◆ **WHAT IS EXPECTED**
Where the line containing "Localize each UI" appears below, begin there and reproduce each line exactly through the last one, omitting pictures.

Rendered page images:
BEGIN

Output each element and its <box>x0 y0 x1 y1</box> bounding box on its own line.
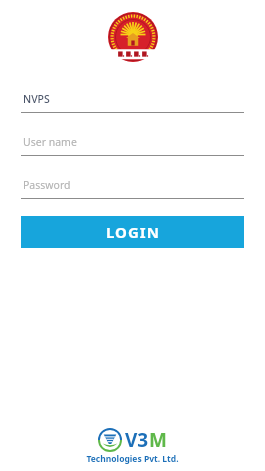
staticText: M <box>149 427 167 453</box>
staticText: LOGIN <box>106 222 160 242</box>
staticText: User name <box>23 135 77 149</box>
button[interactable]: LOGIN <box>21 216 244 248</box>
staticText: Password <box>23 178 71 192</box>
button[interactable]: Password <box>21 178 244 199</box>
staticText: Technologies Pvt. Ltd. <box>86 453 179 465</box>
button[interactable]: User name <box>21 135 244 156</box>
button[interactable]: NVPS <box>21 92 244 113</box>
staticText: NVPS <box>23 92 50 106</box>
staticText: V3 <box>125 427 149 453</box>
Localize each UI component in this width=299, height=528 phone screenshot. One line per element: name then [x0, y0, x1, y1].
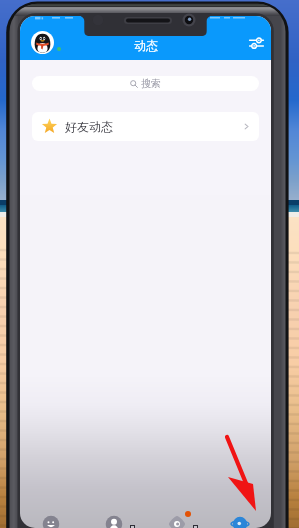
- button[interactable]: 好友动态: [32, 112, 259, 141]
- button[interactable]: Messages: [20, 486, 82, 528]
- button[interactable]: Contacts: [82, 486, 145, 528]
- button[interactable]: Moments: [208, 486, 271, 528]
- staticText: 好友动态: [65, 119, 113, 134]
- button[interactable]: Profile: [31, 31, 54, 54]
- staticText: 搜索: [141, 77, 161, 90]
- button[interactable]: Discover: [145, 486, 208, 528]
- button[interactable]: 搜索: [32, 76, 259, 91]
- button[interactable]: Settings: [249, 37, 264, 49]
- staticText: 动态: [134, 38, 158, 53]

END

◆ **FINISHED TASK**
Localize each UI component in this width=299, height=528 phone screenshot. One line per element: name then [x0, y0, x1, y1].
- button[interactable]: 好友动态: [32, 112, 259, 141]
- button[interactable]: Messages: [20, 486, 82, 528]
- button[interactable]: Contacts: [82, 486, 145, 528]
- button[interactable]: Moments: [208, 486, 271, 528]
- staticText: 好友动态: [65, 119, 113, 134]
- button[interactable]: Profile: [31, 31, 54, 54]
- staticText: 搜索: [141, 77, 161, 90]
- button[interactable]: Discover: [145, 486, 208, 528]
- button[interactable]: 搜索: [32, 76, 259, 91]
- button[interactable]: Settings: [249, 37, 264, 49]
- staticText: 动态: [134, 38, 158, 53]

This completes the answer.